>>>

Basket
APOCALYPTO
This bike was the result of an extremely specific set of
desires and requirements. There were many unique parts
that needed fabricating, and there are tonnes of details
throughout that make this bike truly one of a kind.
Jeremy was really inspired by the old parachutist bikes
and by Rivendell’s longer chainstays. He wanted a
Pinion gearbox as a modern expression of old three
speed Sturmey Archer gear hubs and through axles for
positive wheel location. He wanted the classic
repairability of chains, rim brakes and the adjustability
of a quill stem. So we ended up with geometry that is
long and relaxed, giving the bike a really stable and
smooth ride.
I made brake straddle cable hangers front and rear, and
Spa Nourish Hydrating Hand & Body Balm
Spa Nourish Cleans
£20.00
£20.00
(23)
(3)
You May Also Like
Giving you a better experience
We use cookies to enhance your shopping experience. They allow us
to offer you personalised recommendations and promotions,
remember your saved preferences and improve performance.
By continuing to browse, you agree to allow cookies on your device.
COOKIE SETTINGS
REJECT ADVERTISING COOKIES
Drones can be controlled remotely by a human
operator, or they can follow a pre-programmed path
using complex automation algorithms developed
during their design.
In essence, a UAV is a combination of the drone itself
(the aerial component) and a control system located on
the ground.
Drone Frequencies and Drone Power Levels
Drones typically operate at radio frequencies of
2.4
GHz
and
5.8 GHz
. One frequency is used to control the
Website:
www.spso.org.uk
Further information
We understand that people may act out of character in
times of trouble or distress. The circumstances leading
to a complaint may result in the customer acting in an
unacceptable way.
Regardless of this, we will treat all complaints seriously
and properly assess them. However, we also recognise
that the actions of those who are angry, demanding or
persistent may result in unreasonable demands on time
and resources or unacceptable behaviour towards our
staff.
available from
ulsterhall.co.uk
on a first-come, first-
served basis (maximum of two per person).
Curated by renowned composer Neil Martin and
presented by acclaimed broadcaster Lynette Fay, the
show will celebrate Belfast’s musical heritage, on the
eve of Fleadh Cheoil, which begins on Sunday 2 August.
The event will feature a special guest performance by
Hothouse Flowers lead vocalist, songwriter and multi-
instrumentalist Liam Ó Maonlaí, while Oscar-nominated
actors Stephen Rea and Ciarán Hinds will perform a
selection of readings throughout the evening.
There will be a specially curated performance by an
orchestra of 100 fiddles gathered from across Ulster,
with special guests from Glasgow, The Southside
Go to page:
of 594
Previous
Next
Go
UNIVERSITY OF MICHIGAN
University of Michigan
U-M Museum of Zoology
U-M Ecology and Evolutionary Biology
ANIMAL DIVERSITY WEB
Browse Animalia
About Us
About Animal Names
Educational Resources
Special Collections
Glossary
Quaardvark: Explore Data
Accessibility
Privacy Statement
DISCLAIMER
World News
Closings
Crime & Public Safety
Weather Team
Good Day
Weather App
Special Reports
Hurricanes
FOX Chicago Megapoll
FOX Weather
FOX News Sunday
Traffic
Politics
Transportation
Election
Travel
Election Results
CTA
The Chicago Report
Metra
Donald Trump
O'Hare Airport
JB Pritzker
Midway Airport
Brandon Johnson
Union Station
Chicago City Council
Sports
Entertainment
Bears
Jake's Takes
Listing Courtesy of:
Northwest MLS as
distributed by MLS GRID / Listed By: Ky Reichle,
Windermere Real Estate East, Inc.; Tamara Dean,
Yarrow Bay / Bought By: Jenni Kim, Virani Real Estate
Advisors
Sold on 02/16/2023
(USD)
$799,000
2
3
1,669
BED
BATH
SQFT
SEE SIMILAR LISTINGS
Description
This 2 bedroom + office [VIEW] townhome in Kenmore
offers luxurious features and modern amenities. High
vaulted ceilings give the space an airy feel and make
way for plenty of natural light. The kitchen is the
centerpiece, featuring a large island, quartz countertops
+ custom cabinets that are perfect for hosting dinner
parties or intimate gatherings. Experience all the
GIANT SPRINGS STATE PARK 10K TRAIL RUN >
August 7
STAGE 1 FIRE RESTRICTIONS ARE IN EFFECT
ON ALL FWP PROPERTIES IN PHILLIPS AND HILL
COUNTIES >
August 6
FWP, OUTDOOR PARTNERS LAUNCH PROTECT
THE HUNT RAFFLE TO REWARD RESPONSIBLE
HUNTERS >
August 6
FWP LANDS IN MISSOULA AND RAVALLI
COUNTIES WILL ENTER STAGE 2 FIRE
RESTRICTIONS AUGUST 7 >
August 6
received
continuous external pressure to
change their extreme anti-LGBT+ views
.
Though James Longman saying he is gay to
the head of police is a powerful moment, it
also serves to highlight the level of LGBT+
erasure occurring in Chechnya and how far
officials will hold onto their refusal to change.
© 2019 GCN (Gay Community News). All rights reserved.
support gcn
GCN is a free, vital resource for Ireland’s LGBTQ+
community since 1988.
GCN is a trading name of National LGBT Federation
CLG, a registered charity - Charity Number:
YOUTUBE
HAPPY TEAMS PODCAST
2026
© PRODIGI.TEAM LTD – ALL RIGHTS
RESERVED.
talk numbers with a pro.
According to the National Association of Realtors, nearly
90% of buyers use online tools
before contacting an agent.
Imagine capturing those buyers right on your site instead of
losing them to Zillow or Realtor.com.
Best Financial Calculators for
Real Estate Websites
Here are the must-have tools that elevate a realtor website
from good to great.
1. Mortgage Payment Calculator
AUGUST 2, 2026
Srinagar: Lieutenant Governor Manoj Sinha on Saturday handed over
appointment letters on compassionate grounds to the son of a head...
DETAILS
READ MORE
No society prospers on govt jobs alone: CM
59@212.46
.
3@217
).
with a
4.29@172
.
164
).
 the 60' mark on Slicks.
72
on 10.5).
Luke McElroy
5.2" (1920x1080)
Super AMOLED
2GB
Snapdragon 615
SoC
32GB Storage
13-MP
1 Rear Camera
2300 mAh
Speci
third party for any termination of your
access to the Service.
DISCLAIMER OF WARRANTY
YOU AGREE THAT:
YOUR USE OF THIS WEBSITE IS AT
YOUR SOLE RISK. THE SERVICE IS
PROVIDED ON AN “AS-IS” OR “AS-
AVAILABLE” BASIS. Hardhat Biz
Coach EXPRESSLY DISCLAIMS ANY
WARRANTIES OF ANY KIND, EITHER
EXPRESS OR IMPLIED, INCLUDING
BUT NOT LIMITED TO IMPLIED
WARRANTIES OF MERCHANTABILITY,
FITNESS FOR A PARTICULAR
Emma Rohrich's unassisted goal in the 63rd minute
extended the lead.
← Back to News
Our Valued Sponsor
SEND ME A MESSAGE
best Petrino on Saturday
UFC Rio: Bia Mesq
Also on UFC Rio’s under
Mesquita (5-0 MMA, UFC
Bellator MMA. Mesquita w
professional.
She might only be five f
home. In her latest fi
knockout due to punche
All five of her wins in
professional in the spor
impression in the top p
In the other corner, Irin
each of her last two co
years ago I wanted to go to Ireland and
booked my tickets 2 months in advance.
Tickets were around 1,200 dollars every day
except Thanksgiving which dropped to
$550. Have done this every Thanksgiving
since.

<<<

__YOUR TASK__:
Produce the entries above once more, identical in every detail.

__RESULT__:
Basket
APOCALYPTO
This bike was the result of an extremely specific set of
desires and requirements. There were many unique parts
that needed fabricating, and there are tonnes of details
throughout that make this bike truly one of a kind.
Jeremy was really inspired by the old parachutist bikes
and by Rivendell’s longer chainstays. He wanted a
Pinion gearbox as a modern expression of old three
speed Sturmey Archer gear hubs and through axles for
positive wheel location. He wanted the classic
repairability of chains, rim brakes and the adjustability
of a quill stem. So we ended up with geometry that is
long and relaxed, giving the bike a really stable and
smooth ride.
I made brake straddle cable hangers front and rear, and
Spa Nourish Hydrating Hand & Body Balm
Spa Nourish Cleans
£20.00
£20.00
(23)
(3)
You May Also Like
Giving you a better experience
We use cookies to enhance your shopping experience. They allow us
to offer you personalised recommendations and promotions,
remember your saved preferences and improve performance.
By continuing to browse, you agree to allow cookies on your device.
COOKIE SETTINGS
REJECT ADVERTISING COOKIES
Drones can be controlled remotely by a human
operator, or they can follow a pre-programmed path
using complex automation algorithms developed
during their design.
In essence, a UAV is a combination of the drone itself
(the aerial component) and a control system located on
the ground.
Drone Frequencies and Drone Power Levels
Drones typically operate at radio frequencies of
2.4
GHz
and
5.8 GHz
. One frequency is used to control the
Website:
www.spso.org.uk
Further information
We understand that people may act out of character in
times of trouble or distress. The circumstances leading
to a complaint may result in the customer acting in an
unacceptable way.
Regardless of this, we will treat all complaints seriously
and properly assess them. However, we also recognise
that the actions of those who are angry, demanding or
persistent may result in unreasonable demands on time
and resources or unacceptable behaviour towards our
staff.
available from
ulsterhall.co.uk
on a first-come, first-
served basis (maximum of two per person).
Curated by renowned composer Neil Martin and
presented by acclaimed broadcaster Lynette Fay, the
show will celebrate Belfast’s musical heritage, on the
eve of Fleadh Cheoil, which begins on Sunday 2 August.
The event will feature a special guest performance by
Hothouse Flowers lead vocalist, songwriter and multi-
instrumentalist Liam Ó Maonlaí, while Oscar-nominated
actors Stephen Rea and Ciarán Hinds will perform a
selection of readings throughout the evening.
There will be a specially curated performance by an
orchestra of 100 fiddles gathered from across Ulster,
with special guests from Glasgow, The Southside
Go to page:
of 594
Previous
Next
Go
UNIVERSITY OF MICHIGAN
University of Michigan
U-M Museum of Zoology
U-M Ecology and Evolutionary Biology
ANIMAL DIVERSITY WEB
Browse Animalia
About Us
About Animal Names
Educational Resources
Special Collections
Glossary
Quaardvark: Explore Data
Accessibility
Privacy Statement
DISCLAIMER
World News
Closings
Crime & Public Safety
Weather Team
Good Day
Weather App
Special Reports
Hurricanes
FOX Chicago Megapoll
FOX Weather
FOX News Sunday
Traffic
Politics
Transportation
Election
Travel
Election Results
CTA
The Chicago Report
Metra
Donald Trump
O'Hare Airport
JB Pritzker
Midway Airport
Brandon Johnson
Union Station
Chicago City Council
Sports
Entertainment
Bears
Jake's Takes
Listing Courtesy of:
Northwest MLS as
distributed by MLS GRID / Listed By: Ky Reichle,
Windermere Real Estate East, Inc.; Tamara Dean,
Yarrow Bay / Bought By: Jenni Kim, Virani Real Estate
Advisors
Sold on 02/16/2023
(USD)
$799,000
2
3
1,669
BED
BATH
SQFT
SEE SIMILAR LISTINGS
Description
This 2 bedroom + office [VIEW] townhome in Kenmore
offers luxurious features and modern amenities. High
vaulted ceilings give the space an airy feel and make
way for plenty of natural light. The kitchen is the
centerpiece, featuring a large island, quartz countertops
+ custom cabinets that are perfect for hosting dinner
parties or intimate gatherings. Experience all the
GIANT SPRINGS STATE PARK 10K TRAIL RUN >
August 7
STAGE 1 FIRE RESTRICTIONS ARE IN EFFECT
ON ALL FWP PROPERTIES IN PHILLIPS AND HILL
COUNTIES >
August 6
FWP, OUTDOOR PARTNERS LAUNCH PROTECT
THE HUNT RAFFLE TO REWARD RESPONSIBLE
HUNTERS >
August 6
FWP LANDS IN MISSOULA AND RAVALLI
COUNTIES WILL ENTER STAGE 2 FIRE
RESTRICTIONS AUGUST 7 >
August 6
received
continuous external pressure to
change their extreme anti-LGBT+ views
.
Though James Longman saying he is gay to
the head of police is a powerful moment, it
also serves to highlight the level of LGBT+
erasure occurring in Chechnya and how far
officials will hold onto their refusal to change.
© 2019 GCN (Gay Community News). All rights reserved.
support gcn
GCN is a free, vital resource for Ireland’s LGBTQ+
community since 1988.
GCN is a trading name of National LGBT Federation
CLG, a registered charity - Charity Number:
YOUTUBE
HAPPY TEAMS PODCAST
2026
© PRODIGI.TEAM LTD – ALL RIGHTS
RESERVED.
talk numbers with a pro.
According to the National Association of Realtors, nearly
90% of buyers use online tools
before contacting an agent.
Imagine capturing those buyers right on your site instead of
losing them to Zillow or Realtor.com.
Best Financial Calculators for
Real Estate Websites
Here are the must-have tools that elevate a realtor website
from good to great.
1. Mortgage Payment Calculator
AUGUST 2, 2026
Srinagar: Lieutenant Governor Manoj Sinha on Saturday handed over
appointment letters on compassionate grounds to the son of a head...
DETAILS
READ MORE
No society prospers on govt jobs alone: CM
59@212.46
.
3@217
).
with a
4.29@172
.
164
).
 the 60' mark on Slicks.
72
on 10.5).
Luke McElroy
5.2" (1920x1080)
Super AMOLED
2GB
Snapdragon 615
SoC
32GB Storage
13-MP
1 Rear Camera
2300 mAh
Speci
third party for any termination of your
access to the Service.
DISCLAIMER OF WARRANTY
YOU AGREE THAT:
YOUR USE OF THIS WEBSITE IS AT
YOUR SOLE RISK. THE SERVICE IS
PROVIDED ON AN “AS-IS” OR “AS-
AVAILABLE” BASIS. Hardhat Biz
Coach EXPRESSLY DISCLAIMS ANY
WARRANTIES OF ANY KIND, EITHER
EXPRESS OR IMPLIED, INCLUDING
BUT NOT LIMITED TO IMPLIED
WARRANTIES OF MERCHANTABILITY,
FITNESS FOR A PARTICULAR
Emma Rohrich's unassisted goal in the 63rd minute
extended the lead.
← Back to News
Our Valued Sponsor
SEND ME A MESSAGE
best Petrino on Saturday
UFC Rio: Bia Mesq
Also on UFC Rio’s under
Mesquita (5-0 MMA, UFC
Bellator MMA. Mesquita w
professional.
She might only be five f
home. In her latest fi
knockout due to punche
All five of her wins in
professional in the spor
impression in the top p
In the other corner, Irin
each of her last two co
years ago I wanted to go to Ireland and
booked my tickets 2 months in advance.
Tickets were around 1,200 dollars every day
except Thanksgiving which dropped to
$550. Have done this every Thanksgiving
since.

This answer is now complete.